Jerry Kuch jerryk at rbcon.com
Sat Mar 9 21:33:56 GMT 2013


Hi, Tim:

I've got the following going on (version 2.8.4):

>
> - My consumers all stop (e.g. imagine a failure scenario / upgrade), but
> producers keep on producing
> - Queues start backing up
> - Memory increases with queue size
> - The high water mark gets hit and the node memory alarm goes off
>

So far, that's all what's supposed to happen.  The idea is that if the
broker has a lot of messages stacking up in memory then, regardless of
whether you asked for them to be durable or not, it will move them to the
disk to free up RAM and avoid Erlang VM GC or allocation failure disasters
that might occur due to RAM exhaustion.


> - with this being a durable queue, I anticipated RMQ would flush to disk
> and free memory.
>

One thing to note:  If the broker is under severe memory pressure, the
pushing of messages to disk will happen regardless of the queue's
durability status (also, recall that the description *durable queue* just
means that the queue's definition will survive a broker restart, it doesn't
by itself guarantee anything about the queue's *contained messages*) or
whether you published the messages with the persistent delivery mode set.
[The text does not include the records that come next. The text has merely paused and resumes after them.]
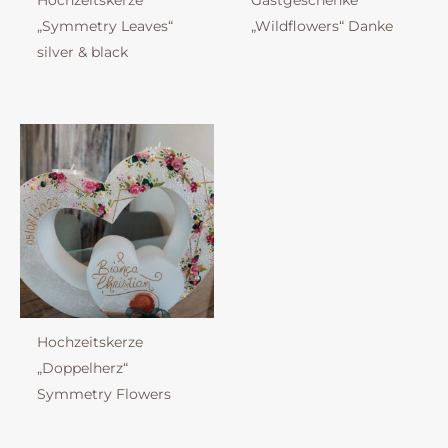
Hochzeitskerze
Gastgeschenke
„Symmetry Leaves“
„Wildflowers“ Danke
silver & black
Hochzeitskerze
„Doppelherz“
Symmetry Flowers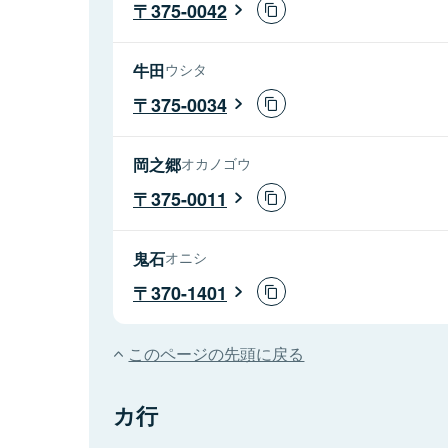
375-0042
牛田
ウシタ
375-0034
岡之郷
オカノゴウ
375-0011
鬼石
オニシ
370-1401
このページの先頭に戻る
カ行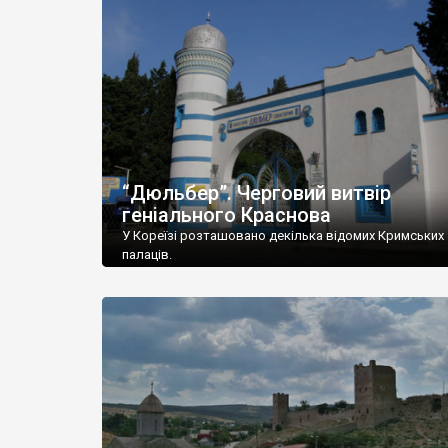
“Дюльбер”. Черговий витвір
геніального Краснова
У Кореїзі розташовано декілька відомих Кримських
палаців.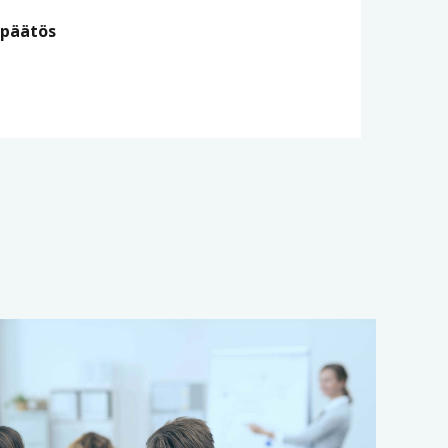
 päätös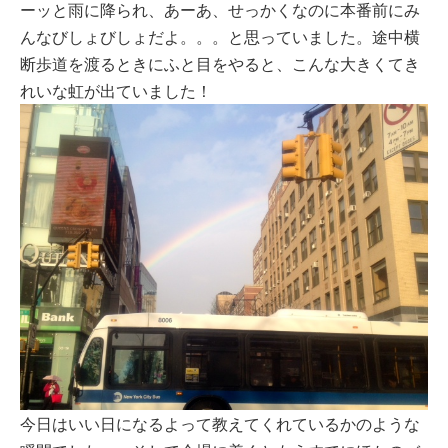
ーッと雨に降られ、あーあ、せっかくなのに本番前にみ
んなびしょびしょだよ。。。と思っていました。途中横
断歩道を渡るときにふと目をやると、こんな大きくてき
れいな虹が出ていました！
今日はいい日になるよって教えてくれているかのような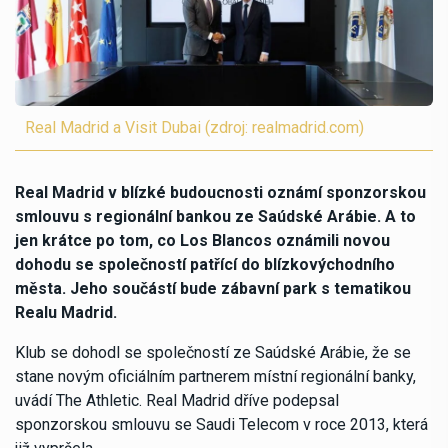
Real Madrid a Visit Dubai (zdroj: realmadrid.com)
Real Madrid v blízké budoucnosti oznámí sponzorskou
smlouvu s regionální bankou ze Saúdské Arábie. A to
jen krátce po tom, co Los Blancos oznámili novou
dohodu se společností patřící do blízkovýchodního
města. Jeho součástí bude zábavní park s tematikou
Realu Madrid.
Klub se dohodl se společností ze Saúdské Arábie, že se
stane novým oficiálním partnerem místní regionální banky,
uvádí The Athletic. Real Madrid dříve podepsal
sponzorskou smlouvu se Saudi Telecom v roce 2013, která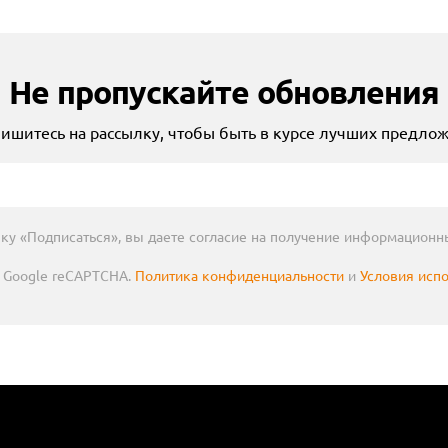
Не пропускайте обновления
ишитесь на рассылку, чтобы быть в курсе лучших предло
ку «Подписаться», вы даете согласие на получение информационн
Google reCAPTCHA.
Политика конфиденциальности
и
Условия исп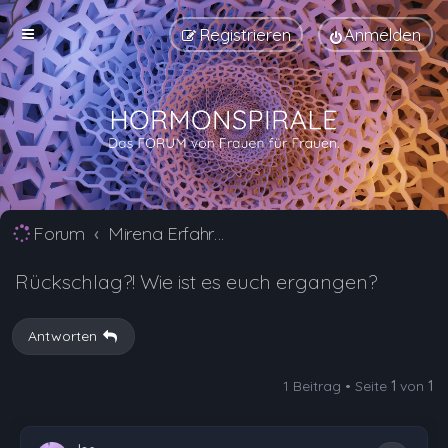
Registrieren
Anmelden
Forum
Mirena Erfahrungsberichte und Nebenwirkungen
Rückschlag?! Wie ist es euch ergangen?
Antworten
1 Beitrag • Seite
1
von
1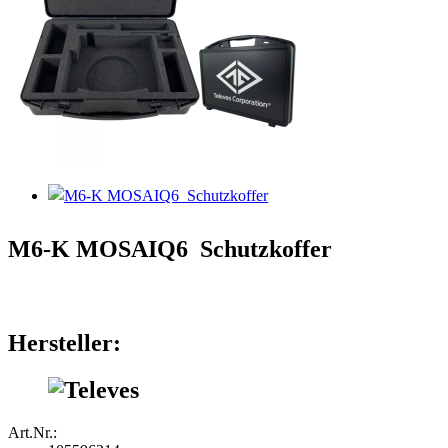
M6-K MOSAIQ6  Schutzkoffer
Hersteller:
Art.Nr.: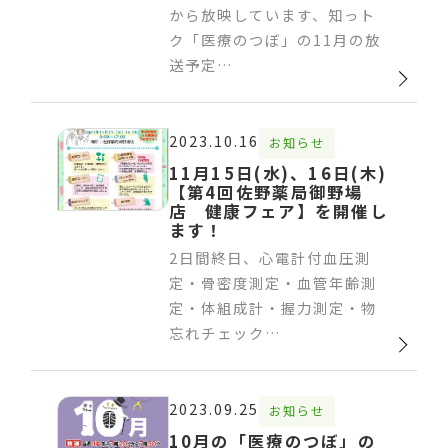
から放映しています、知っト
ク「医療のつぼ」の11月の放
送予定…
2023.10.16
お知らせ
11月15日(水)、16日(木)
【第4回佐野薬局御野場
店 健康フェア】を開催し
ます！
2日間終日、心電計付血圧測
定・骨密度測定・血管年齢測
定・体組成計・握力測定・物
忘れチェック…
2023.09.25
お知らせ
10月の「医療のつぼ」の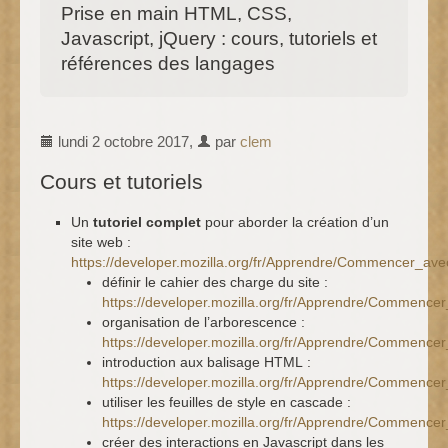
Prise en main HTML, CSS,
Javascript, jQuery : cours, tutoriels et
références des langages
lundi 2 octobre 2017
,
par
clem
Cours et tutoriels
Un
tutoriel complet
pour aborder la création d’un
site web :
https://developer.mozilla.org/fr/Apprendre/Commencer_av
définir le cahier des charge du site :
https://developer.mozilla.org/fr/Apprendre/Commenc
organisation de l’arborescence :
https://developer.mozilla.org/fr/Apprendre/Commenc
introduction aux balisage HTML :
https://developer.mozilla.org/fr/Apprendre/Commen
utiliser les feuilles de style en cascade :
https://developer.mozilla.org/fr/Apprendre/Commen
créer des interactions en Javascript dans les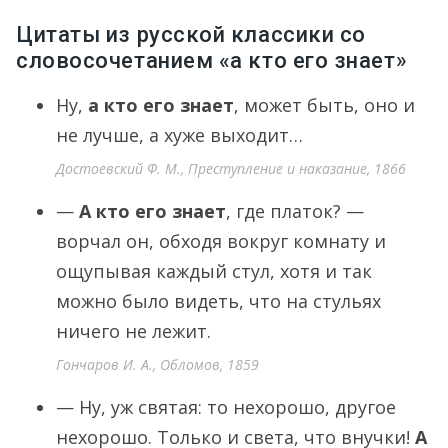
Цитаты из русской классики со
словосочетанием «а кто его знает»
Ну,
а кто его знает
, может быть, оно и
не лучше, а хуже выходит…
Достоевский Ф. М., Преступление и наказание, 1866
—
А кто его знает
, где платок? —
ворчал он, обходя вокруг комнату и
ощупывая каждый стул, хотя и так
можно было видеть, что на стульях
ничего не лежит.
Гончаров И. А., Обломов, 1859
— Ну, уж святая: то нехорошо, другое
нехорошо. Только и света, что внучки!
А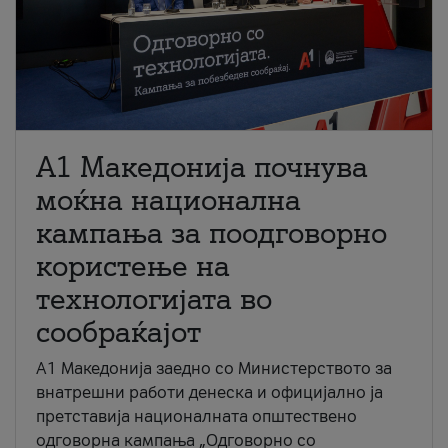
A1 Македонија почнува
моќна национална
кампања за поодговорно
користење на
технологијата во
сообраќајот
A1 Македонија заедно со Министерството за
внатрешни работи денеска и официјално ја
претставија националната општествено
одговорна кампања „Одговорно со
>  Could someone please explain the memory overhead for messages sitting on
> a queue?
>

The body of the message itself, plus some bookkeeping overhead the broker
uses to keep track of it.


>  I guess there is a something in memory for each message on a queue - is
> there a way to work around that? (we anticipate deliberately getting into
> this state from time to time, when we e.g. upgrade HBase)
>

Yes, the message itself will be in memory unless it's swapped out.  Indeed,
even if the message is swapped out due to memory pressure there's a tiny
bit of overhead corresponding to it that lurks in the Erlang Term Service
store that Rabbit uses...  in rare cases this latter overhead can cause
grief on its own, if things are allowed to stay out of balance too long.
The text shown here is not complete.